報紙上面說睡覺時間最多的國家往往經濟發展也充滿活力。印度人每天睡覺超過五百二十分鐘,中國人平均五百四十四分鐘,印度和中國是大型經濟中增速最快的。看完我腦子裡畫了個大大的問號,我昨晚就沒怎麼睡,早上五點多就起床了,今天是頂著黑眼圈出門的。我要問的是我該不該給楊晴打個電話。

打了又說什麼呢,說我很想她嗎?

我媽做好飯也不喊我,敲了敲盤子,喚我過去。餵狗呢這是,我坐下同她吵了幾句嘴。她一點不示弱,說我是脾氣暴躁的老光棍。

爆發點是她做菜齁鹹。我說,你五十歲的人了,一天到晚不著家,就知道左鄰右舍嚼舌頭、搬弄是非,心思一點不在做菜上。

她還是那句話,愛吃不吃。

我很受傷。

七月一日,上午,也無風雨也無晴。

在移動營業廳實名認證,今天能來的都是不上班的中老年人,他們插隊,隊伍越排越長。業務人員和中老年人交流困難,我抓耳撓腮坐立難安,腦子裡冒出來一個念頭,要不要抽支菸?

牆上液晶電視放《藍精靈》,曾經……差點我也和那個演藍精靈的淑妞在一起。可能是錯誤的時間吧。

早上在陽臺看見淑妞死之前的花襪子留了下來,像兩片發黴的鹹魚片隨風搖曳著,徒留人家在這個繁忙的日子睹物思人。我權當她變鹹魚片了,發黴了。我權當她死了。

我懷念每一個死去的人。

七月一日,下午,也無風雨也無晴。

又想起楊晴,我知道我要崩潰了。戒了兩週的煙,又抽上了。

我們高二的暑假正好趕上四十週年校慶,坦克他爸爸把學校的室內體育館包了,給坦克辦了場個人演唱會。楊晴她們幾個小姑娘也參演了,報的節目是《藍精靈》。起初楊晴以為是演阿凡達。等真正需要這些人上臺蹦蹦跳跳,楊晴才知道自己弄錯了。八年前的楊晴穿著一身藍色連體內衣,外面套著白色吊帶裙,頭戴小白帽,就這樣立在舞臺中央。別的女孩扭來扭去時,她倒像個淑女,搓著手罰站一般矜持得很。

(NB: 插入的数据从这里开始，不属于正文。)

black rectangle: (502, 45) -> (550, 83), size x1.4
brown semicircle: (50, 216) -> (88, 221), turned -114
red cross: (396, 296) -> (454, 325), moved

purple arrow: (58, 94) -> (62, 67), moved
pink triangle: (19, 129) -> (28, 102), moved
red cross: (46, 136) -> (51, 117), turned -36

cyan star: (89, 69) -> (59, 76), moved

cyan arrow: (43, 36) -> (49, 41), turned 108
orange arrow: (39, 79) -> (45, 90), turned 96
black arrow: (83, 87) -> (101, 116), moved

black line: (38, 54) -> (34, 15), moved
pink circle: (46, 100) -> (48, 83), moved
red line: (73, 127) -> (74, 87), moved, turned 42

楊晴和我說,那天我和坦克合唱的曲目完了,她想給我送花。對,是給我送花。而我呢,一直在後臺同幾個女孩周旋,她沒有找到機會。

她在後臺等我時,第一次遇見了杜可文。

時間已經很晚了,她開始考慮晚上去哪個酒店入住。她說沒有帶身份證,杜可文帶著她去了家裡。

杜可文家裡很大,住的是雙層小洋樓,每個房間都有空調。她說。

我問她,你們這些富二代腦袋上有天線,是不是能接收彼此信號?撞見了,是不是惺惺相惜?

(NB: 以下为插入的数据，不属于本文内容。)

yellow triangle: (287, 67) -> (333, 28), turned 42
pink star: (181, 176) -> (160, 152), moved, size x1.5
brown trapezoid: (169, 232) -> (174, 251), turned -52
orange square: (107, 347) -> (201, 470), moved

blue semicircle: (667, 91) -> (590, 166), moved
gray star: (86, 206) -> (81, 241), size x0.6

楊晴很喜歡回憶她的第一次,記憶中的杜可文完全是個強盜、悍匪。杜可文給她找了一間空房間,全是煙油味。床頭櫃上有菸灰缸,插滿的菸蒂像插了朵大花。菸灰缸旁邊是座機,連塑料聽筒都是油黑的。楊晴撕開一包溼巾,擦乾淨了聽筒。她原本要給媽媽打個電話,告訴媽媽找到地方睡覺了。她記得杜可文很開心。可能她擦電話聽筒這一行為,使得杜可文很開心吧。

楊晴說,真的是每一個房間都有空調。

可是那之後,兩個人都很熱,空調好像沒起到什麼作用。楊晴赤身裸體在床上翻了個身,臉埋在枕頭上哭了起來。杜可文只是坐著抽了支菸,插滿菸蒂的菸灰缸倒扣在地上,像一朵早謝的大花。

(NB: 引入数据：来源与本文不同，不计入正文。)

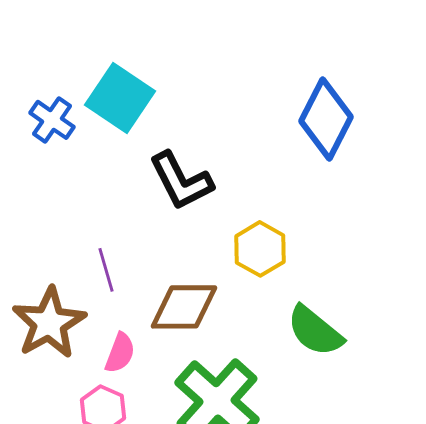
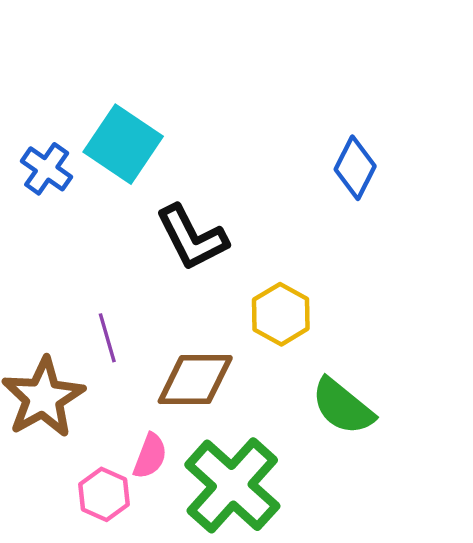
blue diamond: (326, 119) -> (355, 168), size x0.7
pink semicircle: (120, 353) -> (150, 456), moved

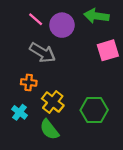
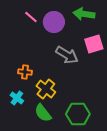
gray arrow: (42, 53) -> (67, 55), moved
green hexagon: (94, 110) -> (78, 114), moved

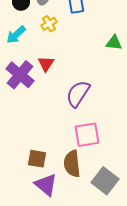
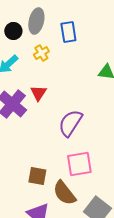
brown square: (37, 159) -> (37, 176), moved
brown semicircle: (72, 164) -> (64, 193), turned -32

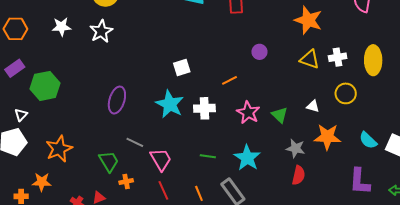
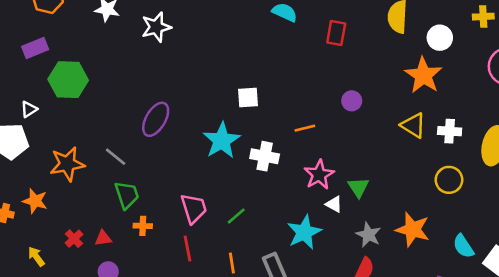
white triangle: (313, 106) -> (334, 204), moved
gray line: (135, 142) -> (116, 157), moved
green line: (208, 156) -> (236, 216), moved, turned -63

楊晴懷孕是在一個小賓館裡,她覺得很髒,還沒推開門就嗅到了放餿的襪子味。牆上並排貼著三張豔星的三級照,地上是瓜子殼和食物碎屑,窗玻璃破的一角纏上了透明膠,被子都是潮溼的。她忍著四個鐘頭的哈欠,開著剛買的寶藍色保時捷到杜可文家門前。沒想到之後落差這樣大。她說杜可文完全是個強盜、悍匪。楊晴說杜可文還愛著她,即使面對她肚子裡那個七個月大的孩子,杜可文沒了主意,楊晴依然堅信杜可文愛著她。杜可文會和她一起養大這個孩子。楊晴引產後在我家裡住的那幾天裡,我懷疑她不正常了。

我媽卻說不正常的是我。

七月一日,晚上,也無風雨也無晴。

我把楊晴匆匆忙忙離開我家沒來得及帶走的花襪子扔到垃圾桶裡。

她走的那天我開著她的車送她,路上我問她怎麼不多住兩天。她看著前面的路不回答我。她引產的當天就出院了,醫生給她開了些補血的藥。她不按時吃,我負責監督她。走的時候我問她,下面還流血嗎?

她說,你這是性騷擾。

半路上寶藍色保時捷停靠路邊。油箱一早提示沒油了,我們都沒注意。我下去打開油箱看,撲面而來的柴油味。我皺著眉問她,你買的柴油車啊。小蹄子說是,怎麼了。我說,你真騷。小蹄子一張鵝蛋臉拉長了,瞪圓了眼睛。我問她車上有柴油嗎。

你要幹什麼。她問我。

她抱著油桶不給我,她心情並不美麗。她說,你先說清楚幹什麼。

我說,我喝了它。

我一把奪過油桶,擰開蓋子往油箱裡面倒。我說,叫你留下來不聽,你看這是天意。她又不說話,低頭看自己鞋子。我說,你走了就別回來了。我把汽油桶扔出去,一股股泛著活力的油湧出了圓形瓶口,在柏油路上淌出一條顏色更深的粗線,柴油的味道撲面而來。

她哭了起來,她又想杜可文了。

我們挨著肩膀在馬路牙子上坐了會兒,楊晴起來,到車上拿了摺疊的拖把收拾了馬路的殘局。我發動車子,接著送她。

我瞅著垃圾桶裡的花襪子抽菸時,我媽突然回了家。她身上都是汗酸味。又吸又吸,她衝我嚷嚷,牆都給燻黃了也不刷。她急急忙忙換了雙白球鞋,走到門口,又走回來拿了把新的帶著綢子的花扇子,倒了杯水立在當地一氣喝完,小跑著出了門。